Material supplied:

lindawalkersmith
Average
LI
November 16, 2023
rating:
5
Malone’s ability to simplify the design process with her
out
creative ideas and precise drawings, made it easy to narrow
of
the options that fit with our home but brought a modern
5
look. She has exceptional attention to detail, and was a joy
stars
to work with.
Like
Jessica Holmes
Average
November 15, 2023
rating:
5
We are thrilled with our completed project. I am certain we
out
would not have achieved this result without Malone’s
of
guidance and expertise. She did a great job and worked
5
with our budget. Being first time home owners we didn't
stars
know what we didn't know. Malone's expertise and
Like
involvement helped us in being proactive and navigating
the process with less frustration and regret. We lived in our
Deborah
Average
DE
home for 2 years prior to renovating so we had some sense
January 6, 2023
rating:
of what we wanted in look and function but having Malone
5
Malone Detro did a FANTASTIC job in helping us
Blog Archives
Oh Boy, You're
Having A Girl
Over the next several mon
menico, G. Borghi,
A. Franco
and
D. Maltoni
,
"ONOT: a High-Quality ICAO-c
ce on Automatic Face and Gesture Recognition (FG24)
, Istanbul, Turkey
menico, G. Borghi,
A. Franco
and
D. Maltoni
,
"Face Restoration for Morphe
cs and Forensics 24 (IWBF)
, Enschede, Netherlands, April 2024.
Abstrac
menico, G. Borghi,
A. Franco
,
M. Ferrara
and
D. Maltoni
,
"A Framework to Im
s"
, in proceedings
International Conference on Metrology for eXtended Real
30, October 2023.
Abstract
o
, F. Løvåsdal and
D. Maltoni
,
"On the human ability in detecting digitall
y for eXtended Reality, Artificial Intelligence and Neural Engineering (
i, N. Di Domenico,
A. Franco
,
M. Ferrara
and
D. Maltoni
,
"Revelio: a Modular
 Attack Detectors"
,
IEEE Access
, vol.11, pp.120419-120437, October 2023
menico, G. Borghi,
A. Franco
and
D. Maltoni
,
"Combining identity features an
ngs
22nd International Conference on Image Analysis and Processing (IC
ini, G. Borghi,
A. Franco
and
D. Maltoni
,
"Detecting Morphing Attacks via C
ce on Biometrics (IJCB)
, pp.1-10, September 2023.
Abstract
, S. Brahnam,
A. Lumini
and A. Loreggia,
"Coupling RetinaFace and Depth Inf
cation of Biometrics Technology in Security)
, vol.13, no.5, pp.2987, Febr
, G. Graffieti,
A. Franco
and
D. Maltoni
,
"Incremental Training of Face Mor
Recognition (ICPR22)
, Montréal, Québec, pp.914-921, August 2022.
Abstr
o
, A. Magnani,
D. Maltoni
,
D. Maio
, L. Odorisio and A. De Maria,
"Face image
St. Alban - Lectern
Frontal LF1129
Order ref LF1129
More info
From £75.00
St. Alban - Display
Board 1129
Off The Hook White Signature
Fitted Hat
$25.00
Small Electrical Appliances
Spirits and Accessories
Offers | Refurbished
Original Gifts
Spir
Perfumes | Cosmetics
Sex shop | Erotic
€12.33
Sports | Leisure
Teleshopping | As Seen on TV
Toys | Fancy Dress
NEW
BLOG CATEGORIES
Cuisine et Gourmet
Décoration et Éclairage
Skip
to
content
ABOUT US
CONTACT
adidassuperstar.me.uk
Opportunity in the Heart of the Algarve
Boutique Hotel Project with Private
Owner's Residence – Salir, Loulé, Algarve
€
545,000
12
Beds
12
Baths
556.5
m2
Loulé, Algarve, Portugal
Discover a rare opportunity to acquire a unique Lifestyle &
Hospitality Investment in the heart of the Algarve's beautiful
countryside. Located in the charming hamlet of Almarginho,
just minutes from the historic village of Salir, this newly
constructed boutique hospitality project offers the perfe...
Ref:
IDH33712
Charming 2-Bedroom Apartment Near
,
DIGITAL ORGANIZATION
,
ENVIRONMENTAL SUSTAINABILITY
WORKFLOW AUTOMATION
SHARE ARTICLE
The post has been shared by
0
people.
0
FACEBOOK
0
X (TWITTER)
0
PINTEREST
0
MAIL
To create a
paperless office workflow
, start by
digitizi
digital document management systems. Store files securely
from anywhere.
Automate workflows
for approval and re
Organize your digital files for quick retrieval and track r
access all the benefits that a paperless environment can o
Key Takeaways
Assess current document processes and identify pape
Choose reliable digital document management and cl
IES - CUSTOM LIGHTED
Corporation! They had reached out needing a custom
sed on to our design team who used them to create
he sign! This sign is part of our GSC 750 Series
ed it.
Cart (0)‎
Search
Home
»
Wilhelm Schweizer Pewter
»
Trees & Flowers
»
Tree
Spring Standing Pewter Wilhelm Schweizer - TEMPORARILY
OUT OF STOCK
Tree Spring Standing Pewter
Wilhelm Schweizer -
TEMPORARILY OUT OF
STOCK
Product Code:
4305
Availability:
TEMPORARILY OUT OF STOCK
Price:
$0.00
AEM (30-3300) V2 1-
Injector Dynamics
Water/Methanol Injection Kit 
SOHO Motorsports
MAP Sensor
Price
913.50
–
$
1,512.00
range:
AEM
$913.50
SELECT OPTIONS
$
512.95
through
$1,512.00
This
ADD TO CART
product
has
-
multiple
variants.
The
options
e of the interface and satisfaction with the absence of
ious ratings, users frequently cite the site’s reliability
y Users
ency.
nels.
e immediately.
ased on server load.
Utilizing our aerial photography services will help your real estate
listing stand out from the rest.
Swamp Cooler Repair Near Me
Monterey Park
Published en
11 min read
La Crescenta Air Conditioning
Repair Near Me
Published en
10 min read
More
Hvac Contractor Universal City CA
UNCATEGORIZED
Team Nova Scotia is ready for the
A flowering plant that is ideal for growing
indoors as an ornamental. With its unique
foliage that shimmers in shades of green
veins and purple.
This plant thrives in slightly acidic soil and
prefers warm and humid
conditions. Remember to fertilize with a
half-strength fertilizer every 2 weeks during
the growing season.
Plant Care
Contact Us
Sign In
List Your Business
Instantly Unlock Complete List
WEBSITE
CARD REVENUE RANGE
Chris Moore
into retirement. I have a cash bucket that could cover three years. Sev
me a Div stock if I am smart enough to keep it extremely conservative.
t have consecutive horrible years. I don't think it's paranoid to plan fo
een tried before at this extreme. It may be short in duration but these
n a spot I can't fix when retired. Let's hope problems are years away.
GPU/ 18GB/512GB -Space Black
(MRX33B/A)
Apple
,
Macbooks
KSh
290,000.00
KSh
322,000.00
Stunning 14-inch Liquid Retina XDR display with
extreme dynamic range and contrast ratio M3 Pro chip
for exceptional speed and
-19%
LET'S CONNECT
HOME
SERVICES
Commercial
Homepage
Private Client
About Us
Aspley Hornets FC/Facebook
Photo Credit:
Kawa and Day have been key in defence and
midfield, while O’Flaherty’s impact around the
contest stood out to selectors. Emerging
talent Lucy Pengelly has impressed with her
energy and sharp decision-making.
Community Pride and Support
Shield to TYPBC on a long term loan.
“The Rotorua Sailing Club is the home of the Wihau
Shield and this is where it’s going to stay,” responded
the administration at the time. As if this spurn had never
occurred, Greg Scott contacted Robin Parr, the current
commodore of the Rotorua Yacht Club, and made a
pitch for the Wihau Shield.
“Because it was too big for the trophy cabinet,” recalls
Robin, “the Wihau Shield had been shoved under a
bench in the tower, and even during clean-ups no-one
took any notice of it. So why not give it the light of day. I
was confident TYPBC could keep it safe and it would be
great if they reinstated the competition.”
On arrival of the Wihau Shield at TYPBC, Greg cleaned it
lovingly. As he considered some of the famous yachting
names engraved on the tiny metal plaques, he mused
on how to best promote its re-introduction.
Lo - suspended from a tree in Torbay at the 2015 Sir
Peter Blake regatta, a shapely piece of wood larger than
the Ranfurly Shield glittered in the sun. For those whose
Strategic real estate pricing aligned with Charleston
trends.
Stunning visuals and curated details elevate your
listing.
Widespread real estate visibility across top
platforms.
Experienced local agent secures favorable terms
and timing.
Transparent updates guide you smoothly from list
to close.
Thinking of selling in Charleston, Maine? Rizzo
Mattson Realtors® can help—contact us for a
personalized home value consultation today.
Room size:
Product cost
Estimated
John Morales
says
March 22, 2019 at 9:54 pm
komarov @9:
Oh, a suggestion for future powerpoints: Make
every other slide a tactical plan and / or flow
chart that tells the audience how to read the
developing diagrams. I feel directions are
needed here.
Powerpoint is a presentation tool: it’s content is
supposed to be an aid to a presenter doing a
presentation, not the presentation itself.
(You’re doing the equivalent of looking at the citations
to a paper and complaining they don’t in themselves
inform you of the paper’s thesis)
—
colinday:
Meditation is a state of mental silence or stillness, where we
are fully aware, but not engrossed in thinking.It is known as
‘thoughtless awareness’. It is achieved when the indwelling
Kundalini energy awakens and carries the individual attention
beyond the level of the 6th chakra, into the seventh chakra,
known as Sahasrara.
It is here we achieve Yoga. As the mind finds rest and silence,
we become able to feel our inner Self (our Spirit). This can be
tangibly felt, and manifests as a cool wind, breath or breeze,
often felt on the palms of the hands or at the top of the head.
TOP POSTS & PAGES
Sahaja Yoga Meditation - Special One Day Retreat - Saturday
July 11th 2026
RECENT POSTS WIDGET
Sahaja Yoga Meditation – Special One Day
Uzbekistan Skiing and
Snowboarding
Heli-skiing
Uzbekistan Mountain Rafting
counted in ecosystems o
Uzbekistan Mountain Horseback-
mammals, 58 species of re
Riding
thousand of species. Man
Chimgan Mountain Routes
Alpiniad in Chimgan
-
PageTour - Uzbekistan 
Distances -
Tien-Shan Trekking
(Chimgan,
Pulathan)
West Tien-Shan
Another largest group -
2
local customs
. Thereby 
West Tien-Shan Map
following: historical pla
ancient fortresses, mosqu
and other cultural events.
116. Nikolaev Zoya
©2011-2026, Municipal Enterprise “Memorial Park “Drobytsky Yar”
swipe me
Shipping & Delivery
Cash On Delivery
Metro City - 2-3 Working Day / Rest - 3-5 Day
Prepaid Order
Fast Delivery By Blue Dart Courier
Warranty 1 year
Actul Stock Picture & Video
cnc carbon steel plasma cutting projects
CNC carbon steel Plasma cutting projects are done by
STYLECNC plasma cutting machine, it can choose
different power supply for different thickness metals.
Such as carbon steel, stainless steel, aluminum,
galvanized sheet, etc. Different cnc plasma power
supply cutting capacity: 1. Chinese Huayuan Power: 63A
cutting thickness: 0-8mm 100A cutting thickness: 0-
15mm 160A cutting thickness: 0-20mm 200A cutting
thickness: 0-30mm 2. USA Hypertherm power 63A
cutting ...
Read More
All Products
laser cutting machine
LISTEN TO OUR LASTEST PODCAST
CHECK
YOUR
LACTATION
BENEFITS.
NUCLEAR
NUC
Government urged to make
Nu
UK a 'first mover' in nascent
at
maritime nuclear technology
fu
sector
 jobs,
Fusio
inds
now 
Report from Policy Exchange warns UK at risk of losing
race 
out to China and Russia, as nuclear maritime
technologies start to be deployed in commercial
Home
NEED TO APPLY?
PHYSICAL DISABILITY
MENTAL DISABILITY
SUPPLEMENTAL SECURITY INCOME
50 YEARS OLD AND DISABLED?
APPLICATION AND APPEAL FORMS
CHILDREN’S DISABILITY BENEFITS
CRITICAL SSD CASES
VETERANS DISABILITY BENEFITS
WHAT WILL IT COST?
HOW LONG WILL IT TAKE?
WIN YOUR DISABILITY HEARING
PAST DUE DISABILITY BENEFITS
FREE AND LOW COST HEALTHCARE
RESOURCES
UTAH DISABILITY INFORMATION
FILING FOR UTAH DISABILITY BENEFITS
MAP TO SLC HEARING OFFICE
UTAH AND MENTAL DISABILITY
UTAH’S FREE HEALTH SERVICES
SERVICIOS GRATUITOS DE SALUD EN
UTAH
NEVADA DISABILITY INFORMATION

Assignment:
Go through the records above and copy every line holding the word "Shan".

Result of this exercise:
Tien-Shan Trekking
West Tien-Shan
West Tien-Shan Map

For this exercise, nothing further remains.